● EXERCISE PROMPT
Give back the records below verbatim, please, but without a single image.

Saved data entries:
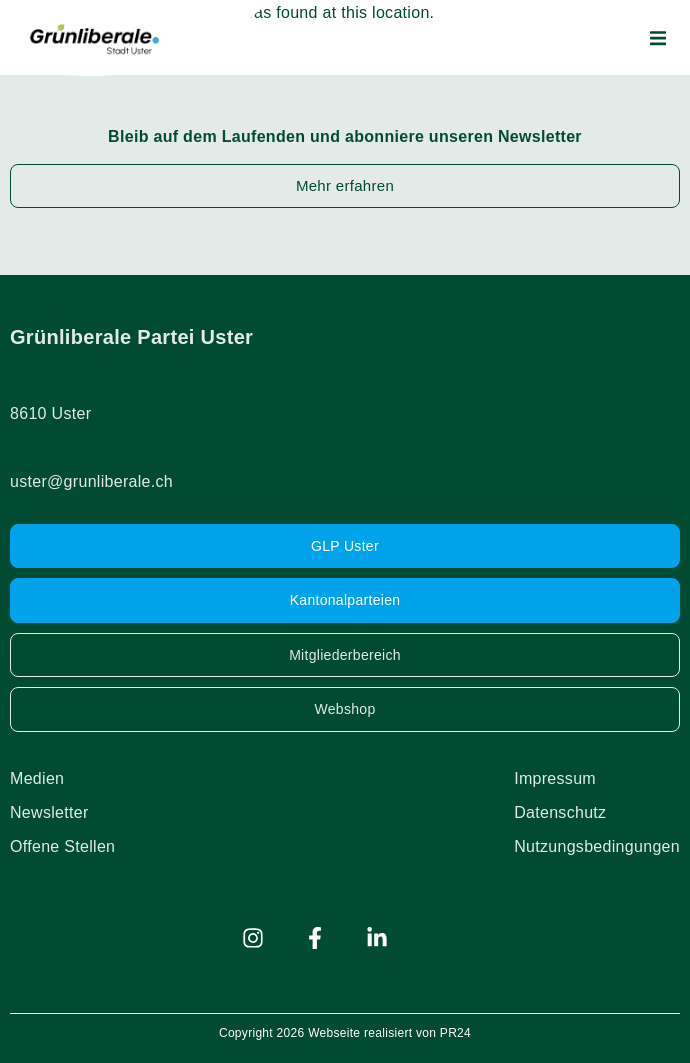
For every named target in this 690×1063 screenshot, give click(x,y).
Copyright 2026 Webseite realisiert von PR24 (345, 1033)
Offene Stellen (62, 846)
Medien (37, 778)
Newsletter (49, 812)
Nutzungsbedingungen (597, 846)
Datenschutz (560, 812)
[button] (658, 38)
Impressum (555, 778)
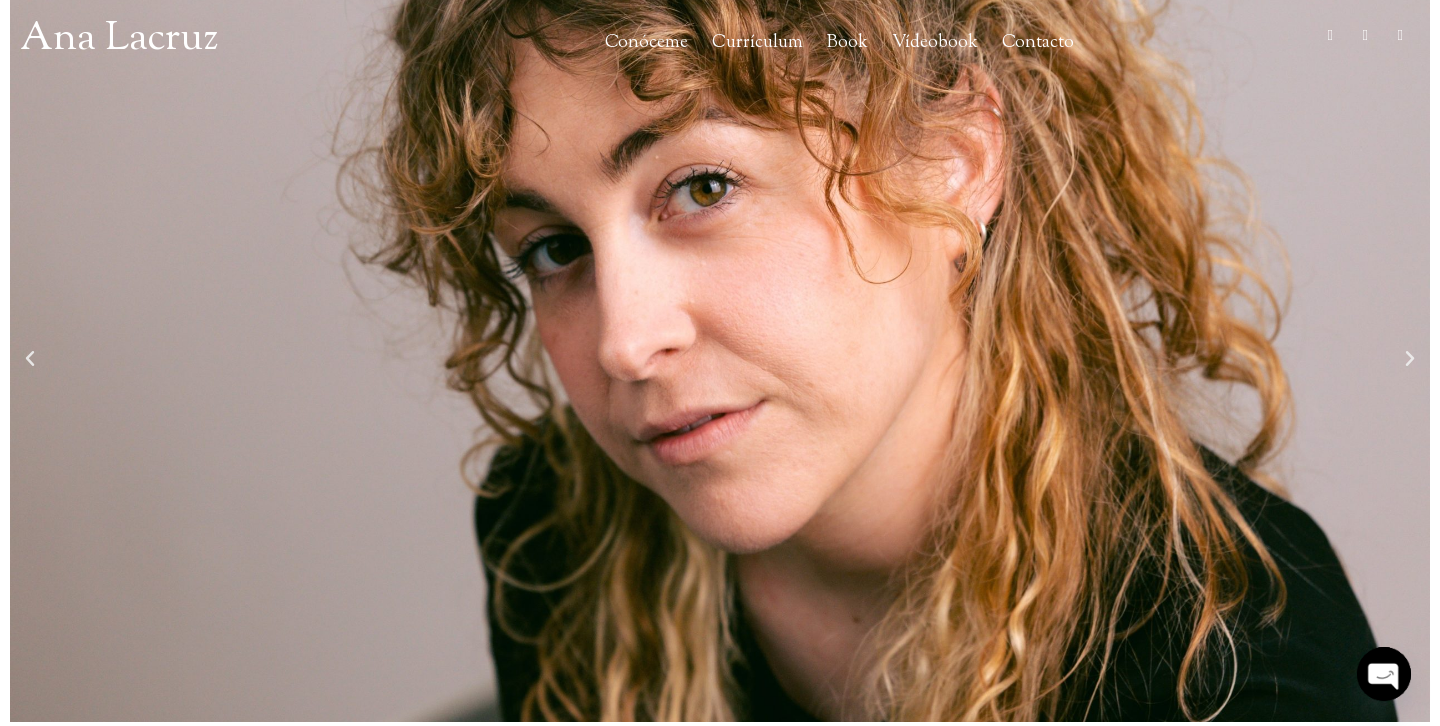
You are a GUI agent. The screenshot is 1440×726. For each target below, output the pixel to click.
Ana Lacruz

● RESULT FOR THIS EXERCISE
For every named target in this 690×1063 screenshot, give click(x,y).
Copyright 2026 Webseite realisiert von PR24 (345, 1033)
Offene Stellen (62, 846)
Medien (37, 778)
Newsletter (49, 812)
Nutzungsbedingungen (597, 846)
Datenschutz (560, 812)
[button] (658, 38)
Impressum (555, 778)
You are a GUI agent. The screenshot is 1440×726. For each target below, output the pixel to click.
Ana Lacruz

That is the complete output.